A. Integrate the current administrative driver license system with the current judicial system for impaired driving offenders.

B. Enhance accountability for DUI offenders by limiting jurisdiction for impaired driving cases to District Courts, Municipal Courts of Record, and proposed Certified Impaired-Driving Municipal Courts of Record.

C. Create an inclusive, statewide impaired driver tracking system.

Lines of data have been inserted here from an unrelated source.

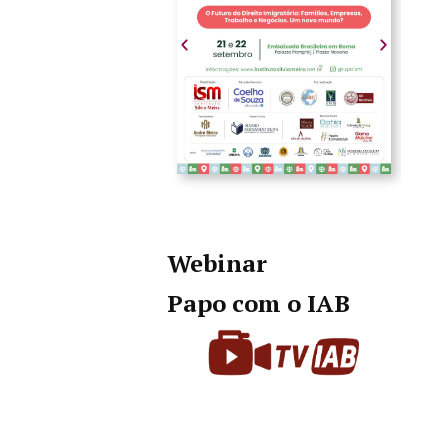
Webinar
Papo com o IAB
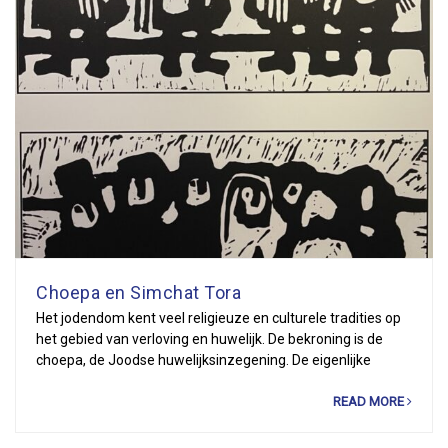
Choepa en Simchat Tora
Het jodendom kent veel religieuze en culturele tradities op
het gebied van verloving en huwelijk. De bekroning is de
choepa, de Joodse huwelijksinzegening. De eigenlijke
READ MORE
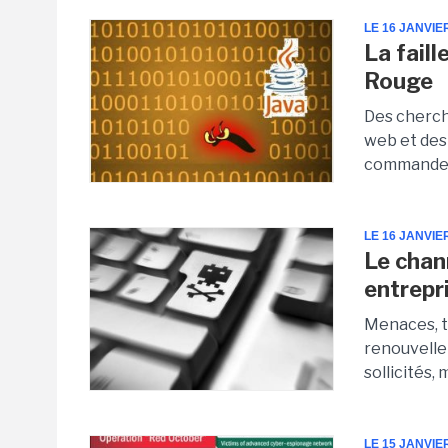
LE 16 JANVIE
La fail
Rouge
Des cherche
web et des
commande e
LE 16 JANVIE
Le chan
entrepr
Menaces, te
renouvelle
sollicités,
LE 15 JANVIE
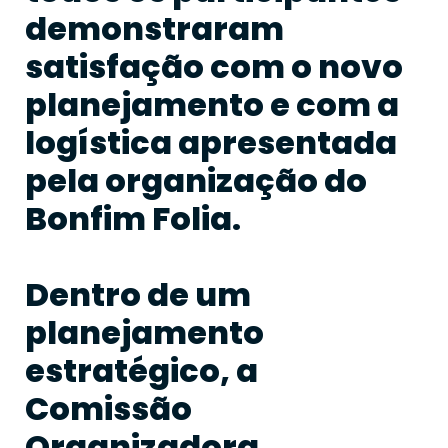
demonstraram
satisfação com o novo
planejamento e com a
logística apresentada
pela organização do
Bonfim Folia.
Dentro de um
planejamento
estratégico, a
Comissão
Organizadora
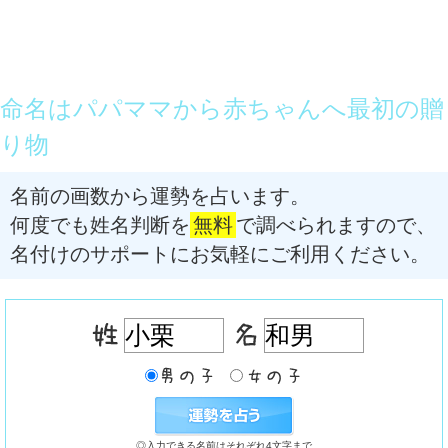
命名はパパママから赤ちゃんへ最初の贈
り物
名前の画数から運勢を占います。
何度でも姓名判断を
無料
で調べられますので、
名付けのサポートにお気軽にご利用ください。
◎入力できる名前はそれぞれ4文字まで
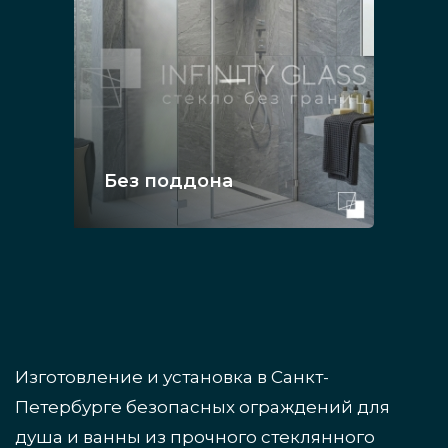
Без поддона
Изготовление и установка в Санкт-
Петербурге безопасных ограждений для
душа и ванны из прочного стеклянного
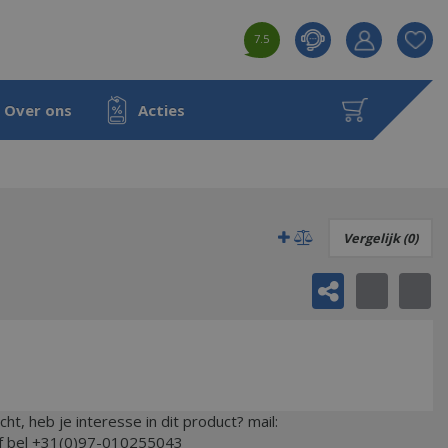
7.5
Product toeg
aan wensenl
Over ons
Acties
Vergelijk (0)
ocht, heb je interesse in dit product? mail:
of bel +31(0)97-010255043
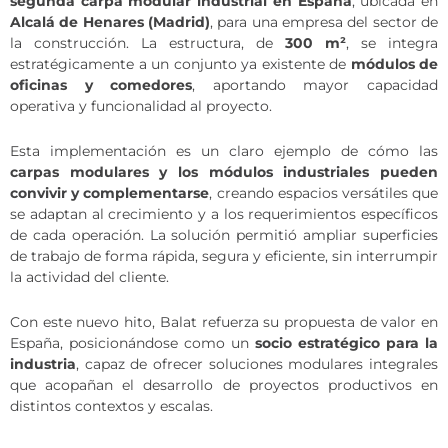
segunda carpa modular industrial en España
, ubicada en
Alcalá de Henares (Madrid)
, para una empresa del sector de
la construcción. La estructura, de
300 m²
, se integra
estratégicamente a un conjunto ya existente de
módulos de
oficinas y comedores
, aportando mayor capacidad
operativa y funcionalidad al proyecto.
Esta implementación es un claro ejemplo de cómo las
carpas modulares y los módulos industriales pueden
convivir y complementarse
, creando espacios versátiles que
se adaptan al crecimiento y a los requerimientos específicos
de cada operación. La solución permitió ampliar superficies
de trabajo de forma rápida, segura y eficiente, sin interrumpir
la actividad del cliente.
Con este nuevo hito, Balat refuerza su propuesta de valor en
España, posicionándose como un
socio estratégico para la
industria
, capaz de ofrecer soluciones modulares integrales
que acopañan el desarrollo de proyectos productivos en
distintos contextos y escalas.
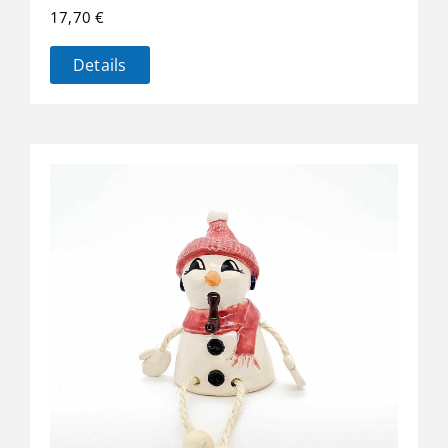
17,70
€
Details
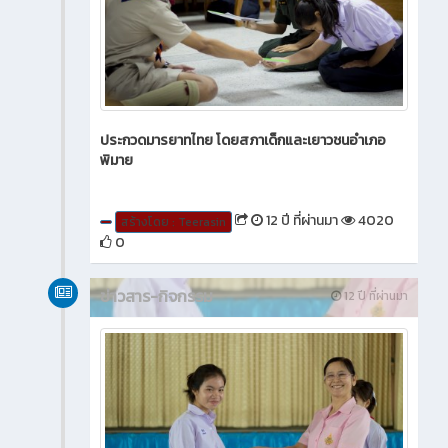
ประกวดมารยาทไทย โดยสภาเด็กและเยาวชนอำเภอ
พิมาย
12 ปี ที่ผ่านมา
4020
สร้างโดย : Teerasin
0
ข่าวสาร-กิจกรรม
12 ปี ที่ผ่านมา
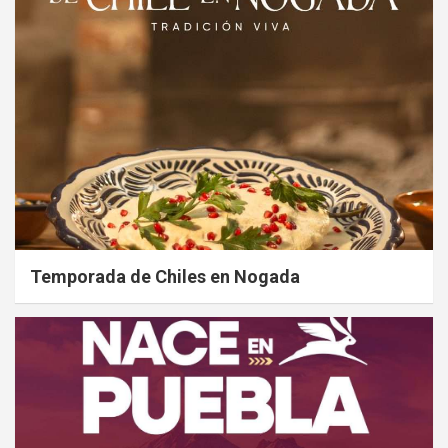
Temporada de Chiles en Nogada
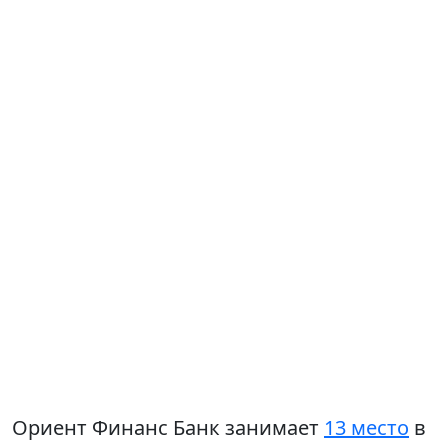
Ориент Финанс Банк занимает
13 место
в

D. Create a leadership team to review the report received from the impaired-driving assessment and develop the impaired-driving strategic plan.


Lessons Learned

13. Who became the central communication and coordinating centers for impaired driving projects and issues in each State?

A. Judges

B. The leadership teams

C. Probation officers

D. DWI Czars


14. All of the following were the primary documents that provided structural support to the Leadership Model process in each State, except for:

A. The impaired-driving assessment

B. The State’s impaired-driving strategic plan

C. Progress reports for the Governor’s Office

D. All documents used were key primary documents to provide structural support to the Leadership Model process


15. Transformational / charismatic leadership is appropriate in situations under which large-scale change is being sought.

A. True

B. False


Uniform Guidelines for State Highway Safety Programs

16. An effective impaired driving program should be based on:

A. Strong leadership

B. Sound policy development

C. An effective communication program

D. An effective impaired driving program should be based on strong leadership, sound policy development, program management and strategic planning, and an effective communication program


17. Program efforts should be all of the following, except:

A. Data-driven

B. Focused on all populations and geographic areas equally

C. Science-based

D. Determined through independent evaluation as likely to succeed


18. Programs and activities should be guided by problem identification and carefully managed and monitored for effectiveness.

A. True

B. False


19. Each State should develop and implement a comprehensive communications program that supports priority policies and program efforts and is directed at:

A. Impaired driving

B. Underage drinking

C. Reducing the risk of injury, death, and resulting medical, legal, social, and other costs

D. A comprehensive communications program should be directed at impaired driving, underage drinking, and reducing the risk of injury, death, and resulting medical, legal, social, and other costs


20. Prevention programs should aim to reduce impaired driving through public health approaches, including altering social norms, changing risky or dangerous behaviors, and creating safer environments.

A. True

B. False


Criminal Justice System

21. General deterrence focuses on individual offenders and seeks to ensure that impaired drivers will be detected, arrested, prosecuted, and subject to swift, sure, and appropriate sanctions.

A. True

B. False


22. To maximize visibility, States should maximize contact between officers and drivers using sobriety checkpoints and saturation patrols, but should not widely publicize these efforts before they occur.

A. True

B. False


23. All of the following are the most effective actions to prevent repeat impaired driving offenses, except for:

A. Revocation of an offender’s driver’s license

B. The impoundment, immobilization, or forfeiture of a vehicle

C. Publishing on social media the names of those arrested for impaired driving

D. The use of ignition interlock devices


Alcohol and Other Drug Misuse: Screening, Assessment, Treatment and Rehabilitation

24. Many first-time impaired driving offenders and most repeat offenders have alcohol or other drug abuse or dependency problems.

A. True

B. False


25. Within the criminal justice system, people convicted of an impaired driving offense should be assessed to determine whether they have an alcohol or drug abuse problem and whether they need treatment.  This assessment should be required by law and completed prior to sentencing or reaching a plea agreement.